← Back to team overview

yahoo-eng-team team mailing list archive

[Bug 2019977] Re: Ironic VIF unplug in destroy may fail due to node locked by cleaning

 

Reviewed:  https://review.opendev.org/c/openstack/nova/+/883411
Committed: https://opendev.org/openstack/nova/commit/6ebd8a56d1c79fc15f385f232ce0e22937b2fdac
Submitter: "Zuul (22348)"
Branch:    master

commit 6ebd8a56d1c79fc15f385f232ce0e22937b2fdac
Author: Mark Goddard <mark@xxxxxxxxxxxx>
Date:   Wed May 17 14:20:54 2023 +0100

    ironic: Fix ConflictException when deleting server
    
    When unprovision works via Ironic, all operations in _cleanup_deploy
    have already been completed. Previous to this patch, we continue
    attempting all the clean up steps, which eventually errors out with
    BadRequest, or similar, and we complete the delete.
    
    Howerver, if cleaning has started, we hit a conflict exception,
    so we don't hit the expected error above.
    
    Prior to moving to the SDK, that landed in Caracal,
    we would retry on conflict errors. You can tweak the
    config to keep retrying for the length of time cleaning
    usually takes in your enviroment.
    
    After this patch:
    Ieda5636a5e80ea4af25db2e90be241869759e30c
    
    We now hard fail with this error:
    
    openstack.exceptions.ConflictException:
    Failed to detach VIF xxx from bare metal node yyy
    ...
    Node yyy is locked by host zzz,
    please retry after the current operation is completed.
    
    This change simply skips calling the operations that
    will always error out, avoiding the need to wait for
    cleainging to complete before getting the expected
    error message.
    
    Closes-Bug: #2019977
    Related-Bug: #1815799
    Change-Id: I60971b58cf1f24bdb5d40f668e380ebfee2ac495


** Changed in: nova
       Status: In Progress => Fix Released

-- 
You received this bug notification because you are a member of Yahoo!
Engineering Team, which is subscribed to OpenStack Compute (nova).
https://bugs.launchpad.net/bugs/2019977

Title:
  Ironic VIF unplug in destroy may fail due to node locked by cleaning

Status in Ironic:
  New
Status in OpenStack Compute (nova):
  Fix Released

Bug description:
  This bug describes a race condition during deletion of a bare metal
  (Ironic) instance when automated cleaning is enabled in Ironic (which
  is the default).

  # Steps to reproduce

  As a race condition, this one is not easy to reproduce, although it
  has been seen in the wild on several occasions.
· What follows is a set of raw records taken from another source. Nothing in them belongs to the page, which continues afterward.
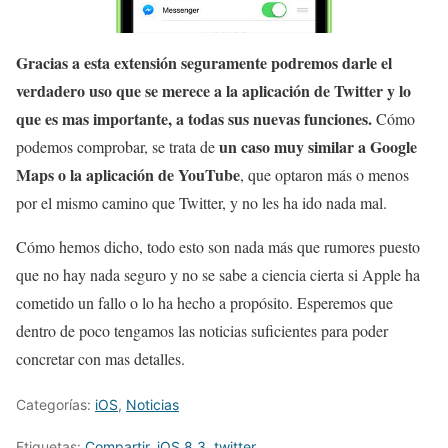
Gracias a esta extensión seguramente podremos darle el
verdadero uso que se merece a la aplicación de Twitter y lo
que es mas importante, a todas sus nuevas funciones.
Cómo
un caso muy similar a Google
podemos comprobar, se trata de
Maps o la aplicación de YouTube
, que optaron más o menos
por el mismo camino que Twitter, y no les ha ido nada mal.
Cómo hemos dicho, todo esto son nada más que rumores puesto
que no hay nada seguro y no se sabe a ciencia cierta si Apple ha
cometido un fallo o lo ha hecho a propósito. Esperemos que
dentro de poco tengamos las noticias suficientes para poder
concretar con mas detalles.
Categorías:
iOS
,
Noticias
Etiquetas:
Compartir
,
iOS 8.3
,
twitter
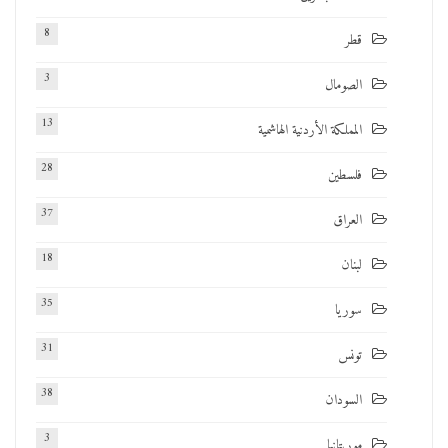
8
قطر
3
الصومال
13
المملكة الأردنية الهاشمية
28
فلسطين
37
العراق
18
لبنان
35
سوريا
31
تونس
38
السودان
3
موريتانيا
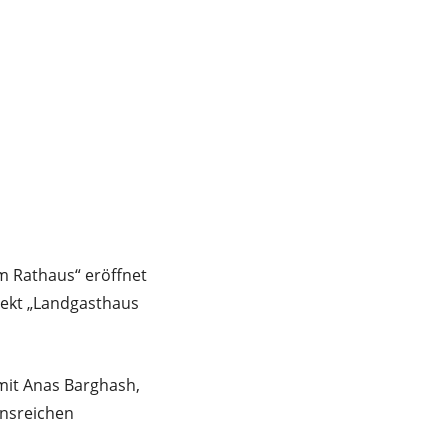
m Rathaus“ eröffnet
ojekt „Landgasthaus
mit Anas Barghash,
ionsreichen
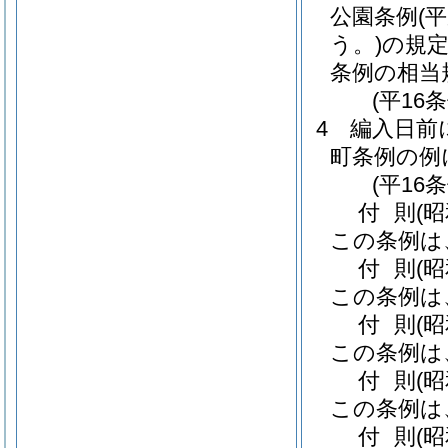
公園条例
(
う。)
の規
条例の相当
(平16
4
編入日前
町条例の例
(平16
付
則
(昭
この条例は
付
則
(
この条例は
付
則
(
この条例は
付
則
(
この条例は
付
則
(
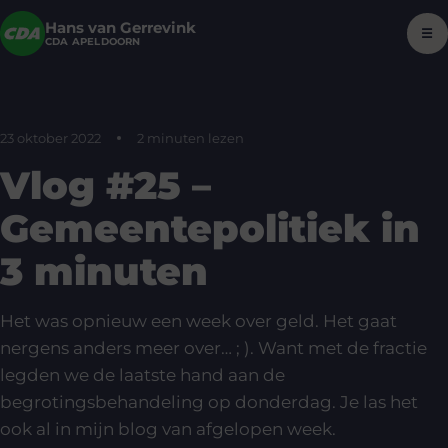
Hans van Gerrevink
☰
CDA APELDOORN
23 oktober 2022
2 minuten lezen
Vlog #25 –
Gemeentepolitiek in
3 minuten
Het was opnieuw een week over geld. Het gaat
nergens anders meer over… ; ). Want met de fractie
legden we de laatste hand aan de
begrotingsbehandeling op donderdag. Je las het
ook al in mijn blog van afgelopen week.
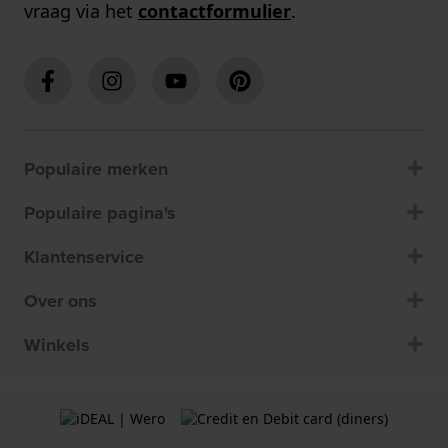
vraag via het
contactformulier
.
Populaire merken
Populaire pagina's
Klantenservice
Over ons
Winkels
The easiest way to
  reproduce it is in a development environment (e.g. devstack), tweaking
  some configuration and adding some sleeps to particular operations in
  nova and ironic.

  nova.conf configuration: Reduce retries for ironic API polling. Needs
  to be long enough to allow operations to complete.

  [ironic]
  api_max_retries = 10

  sleep #1: nova-compute waits for the node to move to cleaning
  (nova/virt/ironic/driver.py):

          try:
              if node.provision_state in _UNPROVISION_STATES:
                  self._unprovision(instance, node)
              else:
                  # NOTE(hshiina): if spawn() fails before ironic starts
                  #                provisioning, instance information should be
                  #                removed from ironic node.
                  self._remove_instance_info_from_node(node, instance)
          finally:
              ##### HERE #######
              time.sleep(20)
              ##### HERE #######
              # NOTE(mgoddard): We don't need to remove instance info at this
              # point since we will have already done it. The destroy will only
              # succeed if this method returns without error, so we will end up
              # removing the instance info eventually.
              self._cleanup_deploy(node, instance, network_info,
                                   remove_instance_info=False)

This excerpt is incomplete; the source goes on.